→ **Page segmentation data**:

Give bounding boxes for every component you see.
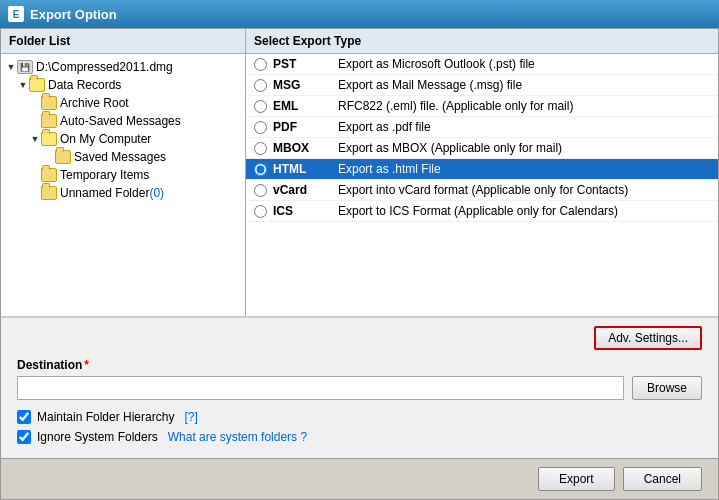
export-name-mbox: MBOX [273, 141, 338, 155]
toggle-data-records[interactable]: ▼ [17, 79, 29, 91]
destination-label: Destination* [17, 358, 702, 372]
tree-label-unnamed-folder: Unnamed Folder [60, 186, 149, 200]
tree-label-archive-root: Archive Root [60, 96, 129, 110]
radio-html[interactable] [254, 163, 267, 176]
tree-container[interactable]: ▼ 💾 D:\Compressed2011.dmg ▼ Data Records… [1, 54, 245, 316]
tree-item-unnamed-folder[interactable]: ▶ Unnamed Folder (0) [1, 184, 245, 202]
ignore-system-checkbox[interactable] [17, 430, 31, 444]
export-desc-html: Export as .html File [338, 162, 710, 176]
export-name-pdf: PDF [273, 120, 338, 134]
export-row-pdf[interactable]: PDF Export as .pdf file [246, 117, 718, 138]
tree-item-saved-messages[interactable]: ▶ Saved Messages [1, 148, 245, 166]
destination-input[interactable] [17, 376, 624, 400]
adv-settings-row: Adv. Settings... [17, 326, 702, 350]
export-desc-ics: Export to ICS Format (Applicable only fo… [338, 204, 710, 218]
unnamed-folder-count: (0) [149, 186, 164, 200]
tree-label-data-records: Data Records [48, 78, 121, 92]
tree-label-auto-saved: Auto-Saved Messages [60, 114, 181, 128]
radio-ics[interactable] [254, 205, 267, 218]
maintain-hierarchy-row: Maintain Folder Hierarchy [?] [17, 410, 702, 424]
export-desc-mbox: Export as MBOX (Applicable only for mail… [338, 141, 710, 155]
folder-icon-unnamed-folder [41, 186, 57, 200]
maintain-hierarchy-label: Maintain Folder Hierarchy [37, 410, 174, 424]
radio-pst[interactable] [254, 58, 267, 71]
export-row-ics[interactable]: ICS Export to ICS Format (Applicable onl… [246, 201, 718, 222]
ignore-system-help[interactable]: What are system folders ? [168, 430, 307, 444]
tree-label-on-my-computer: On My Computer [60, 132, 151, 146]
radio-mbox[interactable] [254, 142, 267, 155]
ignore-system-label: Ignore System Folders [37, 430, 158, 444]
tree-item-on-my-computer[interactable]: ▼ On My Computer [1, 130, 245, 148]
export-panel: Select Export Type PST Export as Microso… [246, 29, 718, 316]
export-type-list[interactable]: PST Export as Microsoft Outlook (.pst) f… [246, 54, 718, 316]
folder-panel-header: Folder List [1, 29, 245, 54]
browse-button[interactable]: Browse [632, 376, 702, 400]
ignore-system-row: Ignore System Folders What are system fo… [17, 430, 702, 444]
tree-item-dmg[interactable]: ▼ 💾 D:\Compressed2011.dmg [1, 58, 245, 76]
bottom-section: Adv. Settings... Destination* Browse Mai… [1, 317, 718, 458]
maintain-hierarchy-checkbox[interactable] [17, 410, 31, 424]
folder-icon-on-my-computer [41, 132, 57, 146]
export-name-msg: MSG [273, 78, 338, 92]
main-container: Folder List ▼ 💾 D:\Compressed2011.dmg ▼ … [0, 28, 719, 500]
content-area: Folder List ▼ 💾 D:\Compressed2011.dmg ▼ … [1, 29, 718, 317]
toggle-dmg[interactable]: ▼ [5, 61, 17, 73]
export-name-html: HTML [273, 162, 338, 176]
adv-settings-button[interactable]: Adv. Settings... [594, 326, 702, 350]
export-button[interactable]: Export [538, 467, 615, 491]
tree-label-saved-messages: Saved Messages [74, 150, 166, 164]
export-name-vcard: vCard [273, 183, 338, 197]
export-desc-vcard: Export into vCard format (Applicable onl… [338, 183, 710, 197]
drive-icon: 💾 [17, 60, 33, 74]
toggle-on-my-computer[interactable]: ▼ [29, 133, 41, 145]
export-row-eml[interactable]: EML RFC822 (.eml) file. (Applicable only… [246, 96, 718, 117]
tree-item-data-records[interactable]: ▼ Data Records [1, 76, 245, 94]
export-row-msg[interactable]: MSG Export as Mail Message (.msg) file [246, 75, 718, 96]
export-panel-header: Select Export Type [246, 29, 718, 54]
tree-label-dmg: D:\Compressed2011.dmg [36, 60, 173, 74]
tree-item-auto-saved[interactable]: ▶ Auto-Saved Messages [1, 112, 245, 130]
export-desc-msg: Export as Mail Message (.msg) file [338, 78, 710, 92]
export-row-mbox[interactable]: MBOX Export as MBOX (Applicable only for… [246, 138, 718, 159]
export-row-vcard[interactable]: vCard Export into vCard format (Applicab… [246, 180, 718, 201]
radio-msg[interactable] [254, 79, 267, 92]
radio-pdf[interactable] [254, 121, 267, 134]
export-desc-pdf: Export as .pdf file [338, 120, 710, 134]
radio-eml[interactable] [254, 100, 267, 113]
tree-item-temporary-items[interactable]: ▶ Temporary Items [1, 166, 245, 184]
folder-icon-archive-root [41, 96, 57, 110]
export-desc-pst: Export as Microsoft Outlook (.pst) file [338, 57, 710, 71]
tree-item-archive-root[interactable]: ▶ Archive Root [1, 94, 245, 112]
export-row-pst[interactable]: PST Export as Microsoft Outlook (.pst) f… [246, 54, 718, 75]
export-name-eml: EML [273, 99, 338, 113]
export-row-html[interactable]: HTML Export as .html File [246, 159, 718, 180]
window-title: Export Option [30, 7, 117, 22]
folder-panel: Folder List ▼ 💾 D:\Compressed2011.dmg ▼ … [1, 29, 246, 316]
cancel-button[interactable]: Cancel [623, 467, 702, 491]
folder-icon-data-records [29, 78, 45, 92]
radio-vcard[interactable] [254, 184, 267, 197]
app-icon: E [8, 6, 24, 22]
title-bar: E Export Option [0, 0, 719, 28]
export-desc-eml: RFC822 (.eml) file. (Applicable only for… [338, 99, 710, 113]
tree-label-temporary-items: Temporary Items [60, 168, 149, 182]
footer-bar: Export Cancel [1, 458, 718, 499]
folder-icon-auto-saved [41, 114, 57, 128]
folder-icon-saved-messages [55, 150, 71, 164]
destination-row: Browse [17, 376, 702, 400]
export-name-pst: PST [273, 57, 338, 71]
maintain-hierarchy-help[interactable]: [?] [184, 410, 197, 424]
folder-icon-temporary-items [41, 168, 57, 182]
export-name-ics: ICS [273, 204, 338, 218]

→ **What is required**: Your job is to transcribe the entries above exactly; skip the pictures.

→ **Expected output**:
Give bounding boxes for every component you see.
export-name-mbox: MBOX [273, 141, 338, 155]
toggle-data-records[interactable]: ▼ [17, 79, 29, 91]
destination-label: Destination* [17, 358, 702, 372]
tree-label-unnamed-folder: Unnamed Folder [60, 186, 149, 200]
tree-label-archive-root: Archive Root [60, 96, 129, 110]
radio-html[interactable] [254, 163, 267, 176]
tree-container[interactable]: ▼ 💾 D:\Compressed2011.dmg ▼ Data Records… [1, 54, 245, 316]
tree-item-unnamed-folder[interactable]: ▶ Unnamed Folder (0) [1, 184, 245, 202]
ignore-system-checkbox[interactable] [17, 430, 31, 444]
export-desc-html: Export as .html File [338, 162, 710, 176]
export-name-pdf: PDF [273, 120, 338, 134]
export-row-pdf[interactable]: PDF Export as .pdf file [246, 117, 718, 138]
tree-item-saved-messages[interactable]: ▶ Saved Messages [1, 148, 245, 166]
destination-input[interactable] [17, 376, 624, 400]
adv-settings-row: Adv. Settings... [17, 326, 702, 350]
export-desc-ics: Export to ICS Format (Applicable only fo… [338, 204, 710, 218]
unnamed-folder-count: (0) [149, 186, 164, 200]
tree-label-data-records: Data Records [48, 78, 121, 92]
tree-label-auto-saved: Auto-Saved Messages [60, 114, 181, 128]
radio-ics[interactable] [254, 205, 267, 218]
maintain-hierarchy-row: Maintain Folder Hierarchy [?] [17, 410, 702, 424]
export-desc-mbox: Export as MBOX (Applicable only for mail… [338, 141, 710, 155]
folder-icon-unnamed-folder [41, 186, 57, 200]
maintain-hierarchy-label: Maintain Folder Hierarchy [37, 410, 174, 424]
radio-pst[interactable] [254, 58, 267, 71]
export-row-ics[interactable]: ICS Export to ICS Format (Applicable onl… [246, 201, 718, 222]
ignore-system-help[interactable]: What are system folders ? [168, 430, 307, 444]
tree-label-on-my-computer: On My Computer [60, 132, 151, 146]
radio-mbox[interactable] [254, 142, 267, 155]
ignore-system-label: Ignore System Folders [37, 430, 158, 444]
tree-item-on-my-computer[interactable]: ▼ On My Computer [1, 130, 245, 148]
export-panel: Select Export Type PST Export as Microso… [246, 29, 718, 316]
export-type-list[interactable]: PST Export as Microsoft Outlook (.pst) f… [246, 54, 718, 316]
folder-panel-header: Folder List [1, 29, 245, 54]
browse-button[interactable]: Browse [632, 376, 702, 400]
ignore-system-row: Ignore System Folders What are system fo… [17, 430, 702, 444]
tree-item-dmg[interactable]: ▼ 💾 D:\Compressed2011.dmg [1, 58, 245, 76]
bottom-section: Adv. Settings... Destination* Browse Mai… [1, 317, 718, 458]
maintain-hierarchy-checkbox[interactable] [17, 410, 31, 424]
folder-icon-on-my-computer [41, 132, 57, 146]
export-name-msg: MSG [273, 78, 338, 92]
main-container: Folder List ▼ 💾 D:\Compressed2011.dmg ▼ … [0, 28, 719, 500]
content-area: Folder List ▼ 💾 D:\Compressed2011.dmg ▼ … [1, 29, 718, 317]
toggle-dmg[interactable]: ▼ [5, 61, 17, 73]
export-name-html: HTML [273, 162, 338, 176]
adv-settings-button[interactable]: Adv. Settings... [594, 326, 702, 350]
export-button[interactable]: Export [538, 467, 615, 491]
tree-label-saved-messages: Saved Messages [74, 150, 166, 164]
export-name-vcard: vCard [273, 183, 338, 197]
export-desc-vcard: Export into vCard format (Applicable onl… [338, 183, 710, 197]
drive-icon: 💾 [17, 60, 33, 74]
toggle-on-my-computer[interactable]: ▼ [29, 133, 41, 145]
export-row-eml[interactable]: EML RFC822 (.eml) file. (Applicable only… [246, 96, 718, 117]
tree-item-data-records[interactable]: ▼ Data Records [1, 76, 245, 94]
export-row-msg[interactable]: MSG Export as Mail Message (.msg) file [246, 75, 718, 96]
export-panel-header: Select Export Type [246, 29, 718, 54]
tree-label-dmg: D:\Compressed2011.dmg [36, 60, 173, 74]
tree-item-auto-saved[interactable]: ▶ Auto-Saved Messages [1, 112, 245, 130]
export-desc-msg: Export as Mail Message (.msg) file [338, 78, 710, 92]
export-row-mbox[interactable]: MBOX Export as MBOX (Applicable only for… [246, 138, 718, 159]
export-row-vcard[interactable]: vCard Export into vCard format (Applicab… [246, 180, 718, 201]
radio-msg[interactable] [254, 79, 267, 92]
radio-pdf[interactable] [254, 121, 267, 134]
export-desc-pdf: Export as .pdf file [338, 120, 710, 134]
radio-eml[interactable] [254, 100, 267, 113]
tree-item-temporary-items[interactable]: ▶ Temporary Items [1, 166, 245, 184]
folder-icon-archive-root [41, 96, 57, 110]
export-desc-pst: Export as Microsoft Outlook (.pst) file [338, 57, 710, 71]
tree-item-archive-root[interactable]: ▶ Archive Root [1, 94, 245, 112]
export-row-pst[interactable]: PST Export as Microsoft Outlook (.pst) f… [246, 54, 718, 75]
export-name-eml: EML [273, 99, 338, 113]
export-row-html[interactable]: HTML Export as .html File [246, 159, 718, 180]
window-title: Export Option [30, 7, 117, 22]
folder-panel: Folder List ▼ 💾 D:\Compressed2011.dmg ▼ … [1, 29, 246, 316]
cancel-button[interactable]: Cancel [623, 467, 702, 491]
folder-icon-data-records [29, 78, 45, 92]
radio-vcard[interactable] [254, 184, 267, 197]
app-icon: E [8, 6, 24, 22]
title-bar: E Export Option [0, 0, 719, 28]
export-desc-eml: RFC822 (.eml) file. (Applicable only for… [338, 99, 710, 113]
tree-label-temporary-items: Temporary Items [60, 168, 149, 182]
footer-bar: Export Cancel [1, 458, 718, 499]
folder-icon-auto-saved [41, 114, 57, 128]
folder-icon-saved-messages [55, 150, 71, 164]
destination-row: Browse [17, 376, 702, 400]
export-name-pst: PST [273, 57, 338, 71]
maintain-hierarchy-help[interactable]: [?] [184, 410, 197, 424]
folder-icon-temporary-items [41, 168, 57, 182]
export-name-ics: ICS [273, 204, 338, 218]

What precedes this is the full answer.